Dataset START

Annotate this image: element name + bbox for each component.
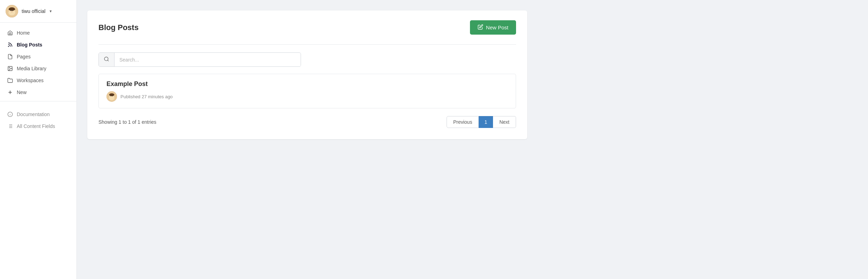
post-title: Example Post <box>106 80 508 88</box>
sidebar-item-media-library-label: Media Library <box>17 66 46 71</box>
svg-line-21 <box>108 60 109 61</box>
posts-list: Example Post Published 27 minutes ago <box>98 74 516 108</box>
avatar <box>6 5 18 17</box>
svg-point-20 <box>104 57 108 61</box>
sidebar-item-new[interactable]: New <box>0 86 76 98</box>
plus-icon <box>7 90 13 95</box>
post-published-time: Published 27 minutes ago <box>120 94 173 99</box>
previous-button[interactable]: Previous <box>447 116 479 128</box>
sidebar-item-home-label: Home <box>17 30 30 36</box>
header-divider <box>98 44 516 45</box>
sidebar-item-workspaces-label: Workspaces <box>17 78 44 83</box>
post-author-avatar <box>106 91 117 102</box>
svg-point-27 <box>112 96 113 96</box>
sidebar-bottom: Documentation All Content Fields <box>0 104 76 136</box>
sidebar-item-workspaces[interactable]: Workspaces <box>0 74 76 86</box>
svg-point-5 <box>13 10 13 11</box>
sidebar-item-pages[interactable]: Pages <box>0 51 76 63</box>
entries-info: Showing 1 to 1 of 1 entries <box>98 119 156 125</box>
sidebar-item-pages-label: Pages <box>17 54 31 59</box>
svg-point-8 <box>9 67 10 68</box>
page-title: Blog Posts <box>98 23 139 32</box>
next-button[interactable]: Next <box>493 116 516 128</box>
content-card: Blog Posts New Post <box>87 10 527 139</box>
search-button[interactable] <box>99 53 115 66</box>
search-bar <box>98 52 301 67</box>
svg-point-4 <box>10 10 11 11</box>
sidebar-item-all-content-fields[interactable]: All Content Fields <box>0 120 76 132</box>
page-1-button[interactable]: 1 <box>479 116 493 128</box>
nav-divider <box>0 101 76 101</box>
sidebar: tiwu official ▾ Home Blog Posts <box>0 0 77 279</box>
image-icon <box>7 66 13 71</box>
sidebar-item-home[interactable]: Home <box>0 27 76 39</box>
sidebar-item-blog-posts-label: Blog Posts <box>17 42 42 48</box>
file-icon <box>7 54 13 59</box>
search-input[interactable] <box>115 53 301 66</box>
list-icon <box>7 123 13 129</box>
sidebar-item-documentation[interactable]: Documentation <box>0 108 76 120</box>
info-icon <box>7 112 13 117</box>
username-label: tiwu official <box>22 8 45 14</box>
main-content: Blog Posts New Post <box>77 0 868 279</box>
table-row[interactable]: Example Post Published 27 minutes ago <box>99 74 516 108</box>
pagination-area: Showing 1 to 1 of 1 entries Previous 1 N… <box>98 116 516 128</box>
sidebar-item-media-library[interactable]: Media Library <box>0 63 76 74</box>
sidebar-item-blog-posts[interactable]: Blog Posts <box>0 39 76 51</box>
sidebar-item-documentation-label: Documentation <box>17 112 50 117</box>
chevron-down-icon: ▾ <box>50 9 52 14</box>
new-post-button[interactable]: New Post <box>470 20 516 35</box>
post-meta: Published 27 minutes ago <box>106 91 508 102</box>
svg-point-26 <box>111 96 111 96</box>
sidebar-item-new-label: New <box>17 90 27 95</box>
new-post-label: New Post <box>486 24 508 30</box>
pencil-icon <box>478 24 483 31</box>
home-icon <box>7 30 13 36</box>
main-nav: Home Blog Posts Pages <box>0 23 76 279</box>
sidebar-item-all-content-fields-label: All Content Fields <box>17 123 55 129</box>
pagination-controls: Previous 1 Next <box>447 116 516 128</box>
svg-point-6 <box>8 46 9 46</box>
rss-icon <box>7 42 13 48</box>
folder-icon <box>7 78 13 83</box>
svg-point-25 <box>109 93 115 96</box>
search-icon <box>104 56 109 63</box>
card-header: Blog Posts New Post <box>98 20 516 35</box>
user-menu[interactable]: tiwu official ▾ <box>0 0 76 23</box>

Dataset END

**Work instruction:**
Of the records above, copy each line that includes "Next".

**Your response:**
next-button[interactable]: Next <box>493 116 516 128</box>
pagination-controls: Previous 1 Next <box>447 116 516 128</box>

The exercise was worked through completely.